Google's monopoly isn't a game for newspapers
Cartoon by Rob Tornoe for America's Newspapers
It is no secret that Google has secured a near monopoly in the search and local advertising world. However, the impact on newspapers hasn’t been quite as obvious.
A number of lawsuits have recently been brought that call Google to task for its practices. These lawsuits signal the government’s acknowledgement of Google’s unfair practices and initiate steps to hold them accountable.
The first suit, an antitrust action filed by the Justice Department in October, accuses Google of abusing its position over smaller rivals by operating like an illegal monopoly through exclusionary agreements that have hurt consumers and competitors.
The second suit, an antitrust suit filed in mid-December by Texas and nine other states, alleges that the company has stifled competition and enjoys monopolistic power, specifically as it relates to digital advertising.
The third suit, filed just days after the second suit by 38 U.S. states and territories, accuses Google of abusing its market power to maintain its search engine dominance. The suit doesn’t seek monetary damages, but instead seeks broader remedies and an order to end any agreements or other behavior that it finds to be exclusionary.
But why does this matter, and what does it mean to you or to your community?
Almost everyone uses Google in some way or another. It has become part of our lives, and Google has used this to its advantage. Google games the marketplace through search algorithms to its financial gain. The result is an uneven and often unfair playing field for small and local businesses. At a time when local businesses are struggling to overcome the impacts of COVID, the need to be able to compete fairly has never been greater.

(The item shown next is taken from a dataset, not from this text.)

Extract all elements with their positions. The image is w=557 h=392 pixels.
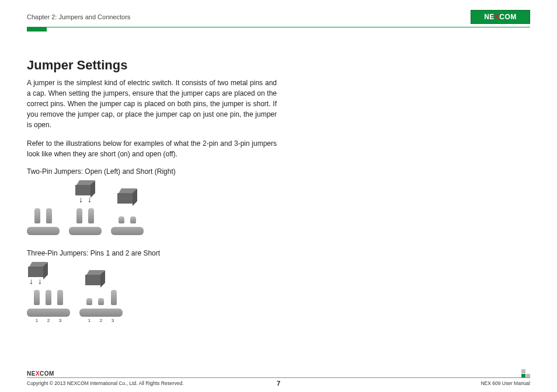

But what it means to local news, including this newspaper, is that Google uses content from newspapers and other news providers without compensating the publisher. If you use Google to seek information about current events in your community, chances are, the results will be from your local newspaper and other news providers. Google monetizes the content produced by the publishers, creating even more problems for an industry that was already challenged as a result of changing news consumption habits in an internet-connected world.
The shift to digital readership has been inevitable. However, the use of locally produced content by Google without adequate compensation has accelerated a financial crisis in the newspaper industry — forcing newspapers to make reductions. If the local newspaper goes away, Google doesn’t replace the content. It just has less viable responses to searches for local information. The ultimate result is significantly diminished coverage in local communities on the issues that matter most — local government, schools, health, environment and all the issues that affect local citizens day-in and day-out.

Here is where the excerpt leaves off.